I clenched my fists and every muscle in my body, fighting the draining blood in my face and the rushing lightheadedness. Oh Minerva…

The body hung so still and shriveled, it could have been made from leather and wax, except a drop of blood dripped from its torn neck and into a bucket. I leaned against the table and set the lamp down lest I faint and start a fire. Though I could see that as a viable option to escape this nightmare.

And yet I stared, transfixed, not entirely sure I was fully awake. Maybe I was asleep in the barracks with the Nokchi family, and this really was a nightmare. An excruciatingly lucid nightmare. Bile burned my throat, but somehow, I had the strength to push it down yet again. “This is demonic,” I whispered. Atia was not human. This was something beyond cruelty or a love for violence. This was cold, in-human, almost other-worldly.

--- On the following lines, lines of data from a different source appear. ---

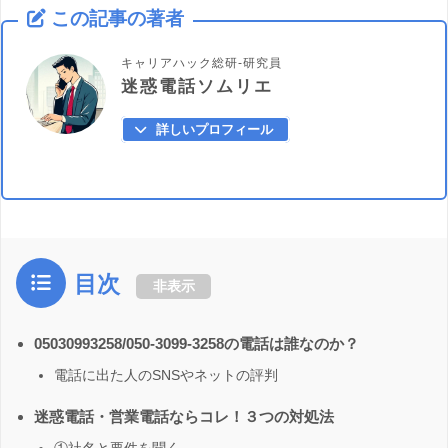
この記事の著者
キャリアハック総研-研究員
迷惑電話ソムリエ
詳しいプロフィール
目次
非表示
05030993258/050-3099-3258の電話は誰なのか？
電話に出た人のSNSやネットの評判
迷惑電話・営業電話ならコレ！３つの対処法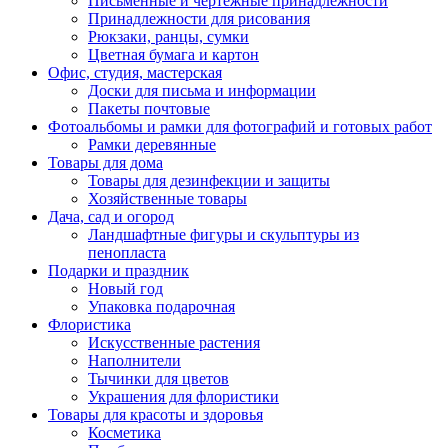
Письменные и чертежные принадлежности
Принадлежности для рисования
Рюкзаки, ранцы, сумки
Цветная бумага и картон
Офис, студия, мастерская
Доски для письма и информации
Пакеты почтовые
Фотоальбомы и рамки для фотографий и готовых работ
Рамки деревянные
Товары для дома
Товары для дезинфекции и защиты
Хозяйственные товары
Дача, сад и огород
Ландшафтные фигуры и скульптуры из
пенопласта
Подарки и праздник
Новый год
Упаковка подарочная
Флористика
Искусственные растения
Наполнители
Тычинки для цветов
Украшения для флористики
Товары для красоты и здоровья
Косметика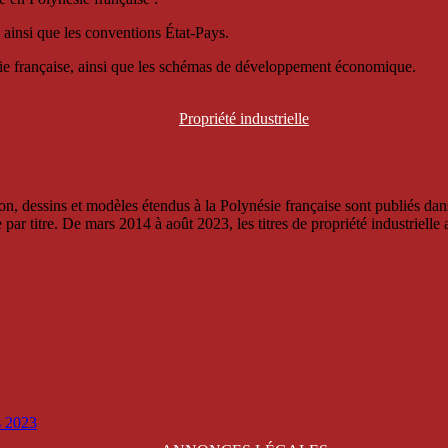
 ainsi que les conventions État-Pays.
ésie française, ainsi que les schémas de développement économique.
Propriété
industrielle
, dessins et modèles étendus à la Polynésie française sont publiés dans 
titre. De mars 2014 à août 2023, les titres de propriété industrielle an
is 2023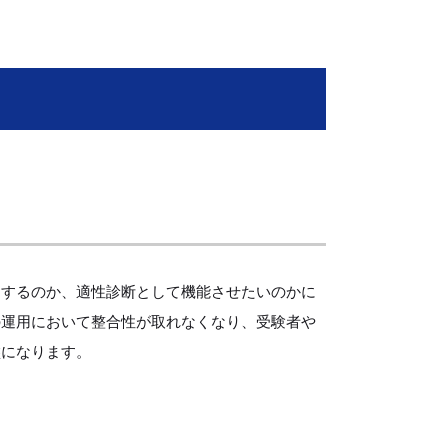
ト
とするのか、適性診断として機能させたいのかに
の運用において整合性が取れなくなり、受験者や
盤になります。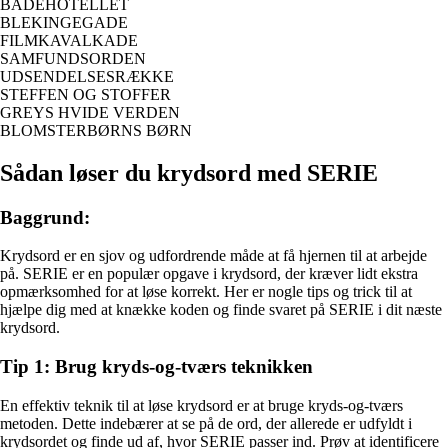
BADEHOTELLET
BLEKINGEGADE
FILMKAVALKADE
SAMFUNDSORDEN
UDSENDELSESRÆKKE
STEFFEN OG STOFFER
GREYS HVIDE VERDEN
BLOMSTERBØRNS BØRN
Sådan løser du krydsord med SERIE
Baggrund:
Krydsord er en sjov og udfordrende måde at få hjernen til at arbejde
på. SERIE er en populær opgave i krydsord, der kræver lidt ekstra
opmærksomhed for at løse korrekt. Her er nogle tips og trick til at
hjælpe dig med at knække koden og finde svaret på SERIE i dit næste
krydsord.
Tip 1: Brug kryds-og-tværs teknikken
En effektiv teknik til at løse krydsord er at bruge kryds-og-tværs
metoden. Dette indebærer at se på de ord, der allerede er udfyldt i
krydsordet og finde ud af, hvor SERIE passer ind. Prøv at identificere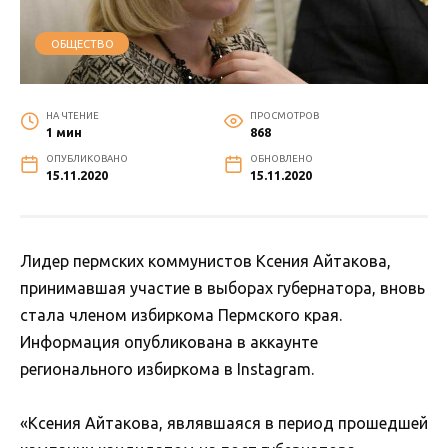
ОБЩЕСТВО
НА ЧТЕНИЕ
ПРОСМОТРОВ
1 мин
868
ОПУБЛИКОВАНО
ОБНОВЛЕНО
15.11.2020
15.11.2020
Лидер пермских коммунистов Ксения Айтакова,
принимавшая участие в выборах губернатора, вновь
стала членом избиркома Пермского края.
Информация опубликована в аккаунте
регионального избиркома в Instagram.
«Ксения Айтакова, являвшаяся в период прошедшей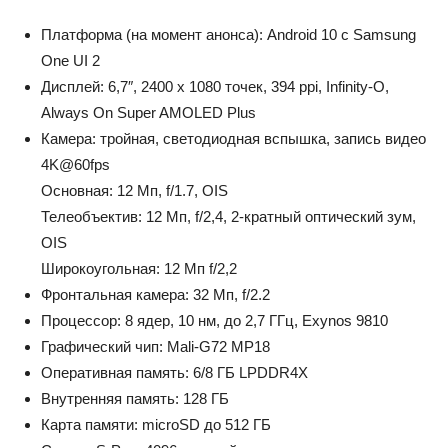
Платформа (на момент анонса): Android 10 с Samsung
One UI 2
Дисплей: 6,7″, 2400 x 1080 точек, 394 ppi, Infinity-O,
Always On Super AMOLED Plus
Камера: тройная, светодиодная вспышка, запись видео
4K@60fps
Основная: 12 Мп, f/1.7, OIS
Телеобъектив: 12 Мп, f/2,4, 2-кратный оптический зум,
OIS
Широкоугольная: 12 Мп f/2,2
Фронтальная камера: 32 Мп, f/2.2
Процессор: 8 ядер, 10 нм, до 2,7 ГГц, Exynos 9810
Графический чип: Mali-G72 MP18
Оперативная память: 6/8 ГБ LPDDR4X
Внутренняя память: 128 ГБ
Карта памяти: microSD до 512 ГБ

I have been possessed, Hurek’s words came to me as I studied the grisly display. I fought the fear of magic and superstition and focused on exactly what I was looking at. This was methodical just as much as it was brutal. It had a purpose, an intention behind it.

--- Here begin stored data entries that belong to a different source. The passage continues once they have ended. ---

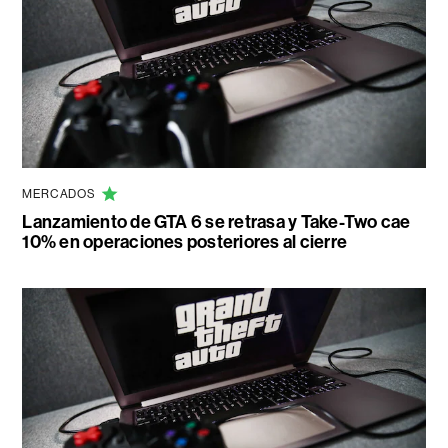
MERCADOS
Lanzamiento de GTA 6 se retrasa y Take-Two cae
10% en operaciones posteriores al cierre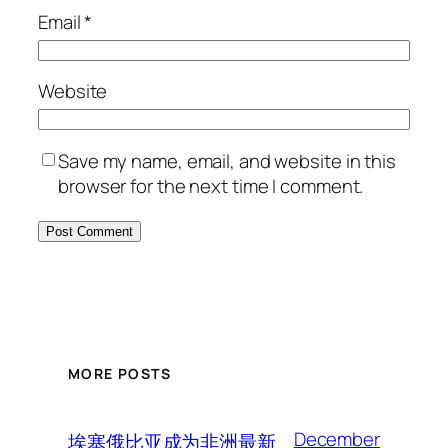
Email
*
Website
Save my name, email, and website in this
browser for the next time I comment.
MORE POSTS
December
埃塞俄比亚成为非洲最新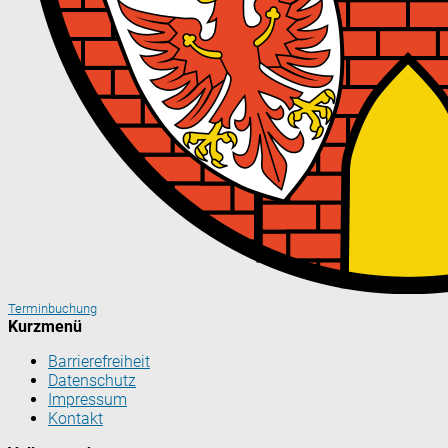
Terminbuchung
Kurzmenü
Barrierefreiheit
Datenschutz
Impressum
Kontakt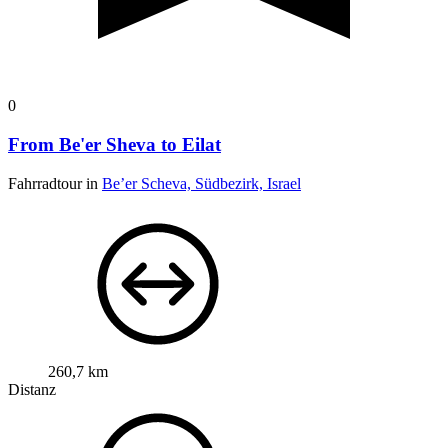
0
From Be'er Sheva to Eilat
Fahrradtour in
Be’er Scheva, Südbezirk, Israel
260,7 km
Distanz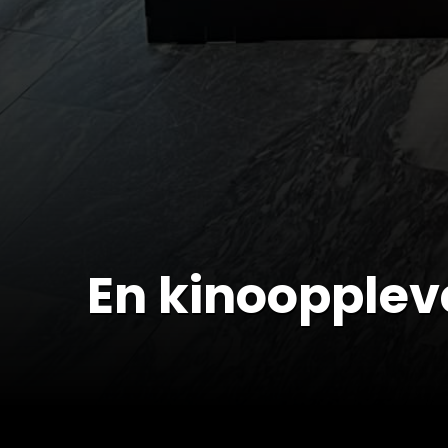
En kinooppleve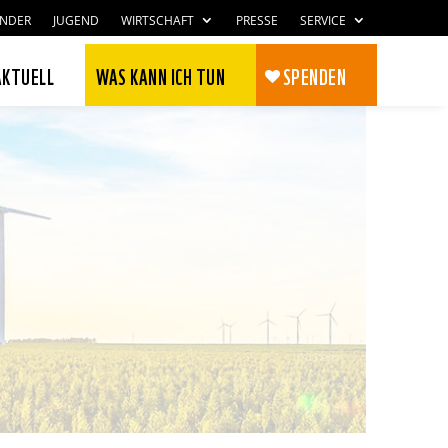
INDER
JUGEND
WIRTSCHAFT
PRESSE
SERVICE
AKTUELL
WAS KANN ICH TUN
SPENDEN
© crichard
casteel
EyeEm/stock.ado
Zustimmen
Ablehnen
be.com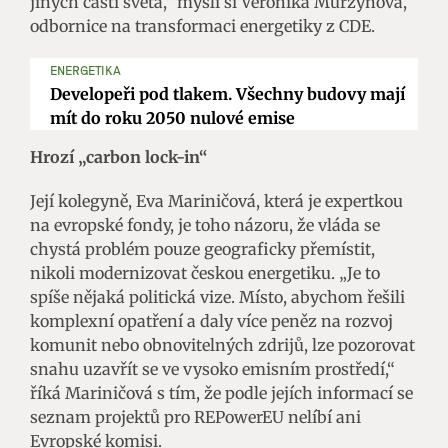
jiných částí světa,“ myslí si Veronika Murzynová,
odbornice na transformaci energetiky z CDE.
ENERGETIKA
Developeři pod tlakem. Všechny budovy mají
mít do roku 2050 nulové emise
Hrozí „carbon lock-in“
Její kolegyně, Eva Mariničová, která je expertkou
na evropské fondy, je toho názoru, že vláda se
chystá problém pouze geograficky přemístit,
nikoli modernizovat českou energetiku. „Je to
spíše nějaká politická vize. Místo, abychom řešili
komplexní opatření a daly více peněz na rozvoj
komunit nebo obnovitelných zdrijů, lze pozorovat
snahu uzavřít se ve vysoko emisním prostředí,“
říká Mariničová s tím, že podle jejích informací se
seznam projektů pro REPowerEU nelíbí ani
Evropské komisi.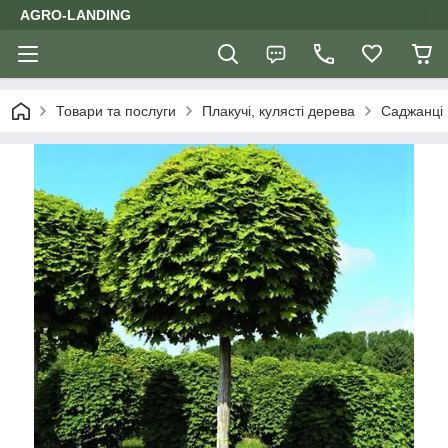
AGRO-LANDING
Товари та послуги
Плакучі, кулясті дерева
Саджанці 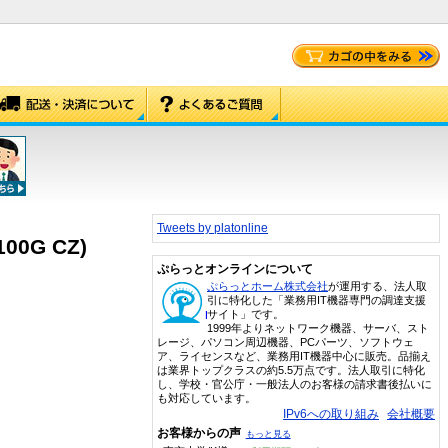
Tweets by platonline
0G CZ)
ぷらっとオンラインについて
ぷらっとホーム株式会社
が運用する、法人取
引に特化した「業務用IT機器専門の調達支援
サイト」です。
1999年よりネットワーク機器、サーバ、スト
レージ、パソコン周辺機器、PCパーツ、ソフトウェ
ア、ライセンスなど、業務用IT機器中心に販売。品揃え
は業界トップクラスの約5.5万点です。法人取引に特化
し、学校・官公庁・一般法人のお客様の請求書後払いに
も対応しています。
IPv6への取り組み
会社概要
お客様からの声
もっと見る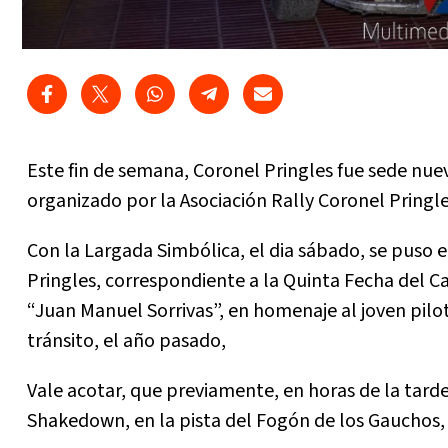
Este fin de semana, Coronel Pringles fue sede nu
organizado por la Asociación Rally Coronel Pringle
Con la Largada Simbólica, el dia sábado, se puso e
Pringles, correspondiente a la Quinta Fecha del
“Juan Manuel Sorrivas”, en homenaje al joven pilo
tránsito, el año pasado,
Vale acotar, que previamente, en horas de la tard
Shakedown, en la pista del Fogón de los Gauchos,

Atia was collecting this woman’s blood, and… feeding it to Hurek? Dear Minerva, please let it not be so. I picked up the lamp, covered my face with my dirty sleeves and leaned closer. The instruments around the table were all something I would see in a torture chamber at first glance, but they were also practical and surgical. A plate of what looked like flesh was placed beside a mortar and pestle. Everything I saw pointed to the conclusion that this body hand been harvested like freshly caught big-game. Except the hunter was fixated on extracting every bit of blood from the carcass as well.

My eyes fell on a bundle of clothes, a bloodied chiton that was once white, with a gold belt similar to the ones worn by Priestesses of Yorhibul at the Temple. My mind was blank for a moment—I know this, I know her—and when the name finally came to me, it cut me deep. Layla.

I placed my hand over the lamp, my fingers closing tight over the burning wick to extinguish the flame and send me into darkness once more.